It adopts the three-dimensional geological modeling method of formation shale volume (Vsh) to calculate the SGR parameter. The specific process is as follows: Based on the logging interpretation results (gamma and resistivity curves), the one-dimensional distribution model of Vsh for a single well is constructed using the Larionov formula; Through the sequential Gaussian co-simulation algorithm, the seismic wave impedance inversion volume and the sedimentary facies control model are integrated to establish a three-dimensional Vsh field; The integral of the formation displacement on the fault slip surface is carried out, and the three-dimensional spatial weighted calculation is implemented according to Formula 1. The model assumptions include: (a) The continuity of the shale smear along the fault strike satisfies the steady-state distribution; (b) The redistribution effect of the secondary clay minerals during diagenesis is ignored; (c) The displacement is calculated based on the fault growth index model and calibrated through the fault throw-displacement conversion coefficient (0.6–0.8). The displacement assessment uses the inverse distance weighting method (IDW) constrained by the fault geometry, and its uncertainty is characterized by the probability distribution through Monte Carlo simulation.

The fault data from the L gas storage was processed to construct a 3D model utilizing the FAPS (Fault Analysis and Prediction System) fault sealing characterization system (Fig. 1). Additionally, a detailed calculation of SGR on the fault surfaces was performed (Eq. 1), resulting in the following findings (Figs. 2, 3 and 4). Based on the principles and methodologies for characterizing fault lateral sealing capacity, an evaluation of the lateral sealing capacity of faults that delineate the original gas reservoir boundaries within L gas storage was conducted.

Analysis of the F2 fault displacement (Fig. 2) indicates that the controlled range of the F2 fault predominantly exhibits overlapping closure, with certain areas characterized by fault rock closure. The depth of this fault rock closure is approximately − 1252 m, as determined from the well logging curves of L-4 well. By utilizing the fault mud content calculation feature within the FAPSeal_3D fault sealing characterization system, the SGR for the F2 fault surface can be computed (Fig. 2). The results indicate that the SGR of the F2 fault is notably high (> 37%), suggesting that it possesses strong sealing capability.

Fig. 1
figure 1

3D geological model of L gas storage.

Fig. 2
figure 2

SGR distribution map of F2 fault in L gas storage.

Fig. 3
figure 3

SGR distribution map of F3 fault in L gas storage.

Analysis of F3 fault displacement (Fig. 3) reveals well-developed matching sealing configurations within the fault trap domain. The calculated Shale Gouge Ratio (SGR) distribution across the F3 fault plane demonstrates effective sealing potential (Fig. 3). While a localized reservoir-reservoir juxtaposition window exists near the gas-water contact at the fault’s basal segment, this low-SGR anomaly (0.34) occupies a structurally disadvantaged zone with minimal hydrodynamic connectivity. Crucially, integration of structural analysis and petrophysical constraints confirms robust fault sealing integrity, with 87% of the fault plane exhibiting SGR values exceeding the 0.6 threshold required for gas column retention.

Fig. 4
figure 4

SGR distribution map of F4 fault in L gas storage.

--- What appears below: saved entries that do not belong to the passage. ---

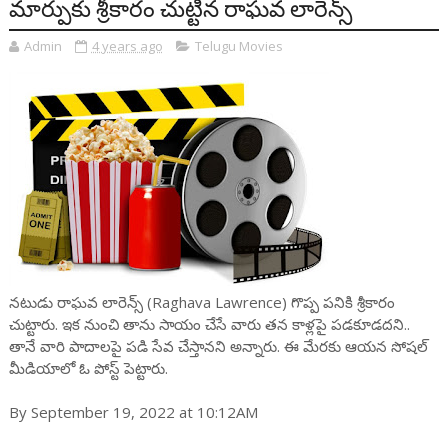
మార్పుకు శ్రీకారం చుట్టిన రాఘవ లారెన్స్
Admin
4 years ago
Telugu Movies
నటుడు రాఘవ లారెన్స్ (Raghava Lawrence) గొప్ప పనికి శ్రీకారం
చుట్టారు. ఇక నుంచి తాను సాయం చేసే వారు తన కాళ్లపై పడకూడదని..
తానే వారి పాదాలపై పడి సేవ చేస్తానని అన్నారు. ఈ మేరకు ఆయన సోషల్
మీడియాలో ఓ పోస్ట్ పెట్టారు.
By September 19, 2022 at 10:12AM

Analysis of the F4 fault offset and triangular diagram (Fig. 4) indicates that the overall control area of the F4 fault exhibits a closed contact; however, substantial areas of faulted rock on both sides also demonstrate this closure. Utilizing the well log curves from L-4 well, the SGR for the F4 fault surface was calculated using FAPSeal_3D software, revealing a low SGR value (21%), which suggests a potentially weak sealing capacity. Using the FAPSeal_3D software, the shale content at different depths of the three faults was precisely calculated, thereby systematically evaluating the sealing capacity of each fault (Fig. 5), which is helpful for identifying the locations of faults with relatively weak sealing performance.

Fig. 5
figure 5

SGR comparison of various faults in L gas storage.

It is established that the hydrocarbons within the gas storage primarily consist of natural gas, with methane as its predominant component. In contrast, the external environment of the gas storage mainly comprises the original geological strata, where hydrostatic pressure prevails. To develop a pressure trend on both sides of the gas storage, it is essential to first determine the density value of natural gas contained within it. Extensive literature review indicates that the density of underground natural gas is influenced by both pressure and temperature conditions at its location. The standard formula for calculating natural gas density is presented as follows.

$$\:\rho\:=\frac{MP}{ZRT}$$
(2)

Where, ρ is natural gas density, g/cm3. M is the relative molecular weight of gas. Z is the natural gas compression factor. R is the universal gas constant, with a value of 8.314 J/mol. T is the absolute temperature, K. P is the formation pressure, MPa.

According to the measured pressure data from the L well reservoir, at a depth of − 1240 m, the corresponding formation temperature is 39.72 °C (312.86 K), and the original reservoir pressure is 11.9 MPa (Table 2). The compressibility factor Z of natural gas typically varies with changes in reservoir pressure and temperature. Under these specific conditions of temperature and pressure, Z is determined to be 0.86.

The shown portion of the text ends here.